Material for this task section start

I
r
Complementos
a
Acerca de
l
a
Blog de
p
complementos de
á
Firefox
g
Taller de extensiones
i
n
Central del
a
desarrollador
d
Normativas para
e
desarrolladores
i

Material for this task section end
Material for this task section start

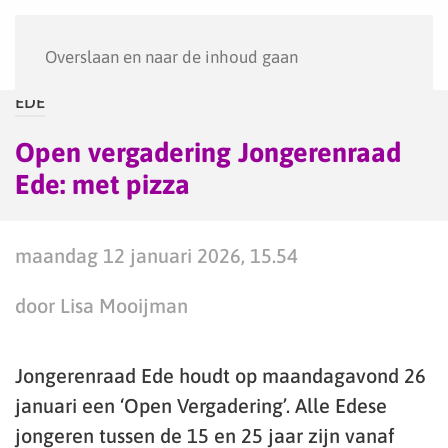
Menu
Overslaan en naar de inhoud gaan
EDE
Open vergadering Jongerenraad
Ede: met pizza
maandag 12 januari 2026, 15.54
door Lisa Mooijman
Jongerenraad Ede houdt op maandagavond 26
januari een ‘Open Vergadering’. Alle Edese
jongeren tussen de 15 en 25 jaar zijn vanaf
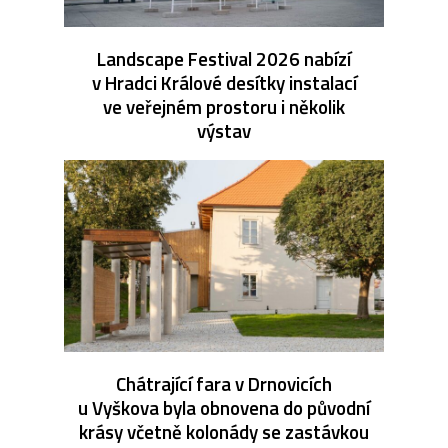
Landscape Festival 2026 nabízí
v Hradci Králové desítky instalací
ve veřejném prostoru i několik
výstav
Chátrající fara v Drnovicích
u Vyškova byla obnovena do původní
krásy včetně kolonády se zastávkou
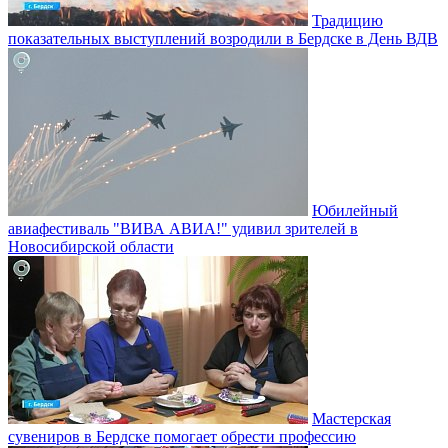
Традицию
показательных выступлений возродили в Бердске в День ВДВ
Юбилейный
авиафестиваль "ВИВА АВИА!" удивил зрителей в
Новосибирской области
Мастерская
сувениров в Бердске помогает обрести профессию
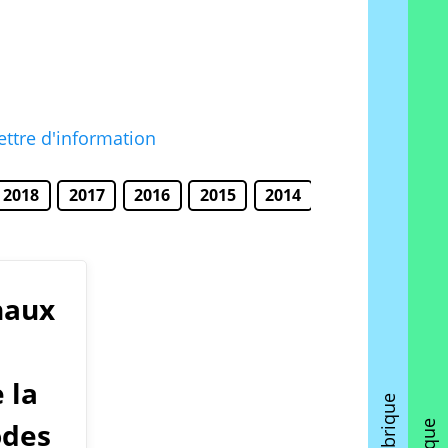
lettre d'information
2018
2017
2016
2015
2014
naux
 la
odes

Material for this task section end

Show every line from the entries that includes the word "Open".

**Answer to this problem**
Open vergadering Jongerenraad
januari een ‘Open Vergadering’. Alle Edese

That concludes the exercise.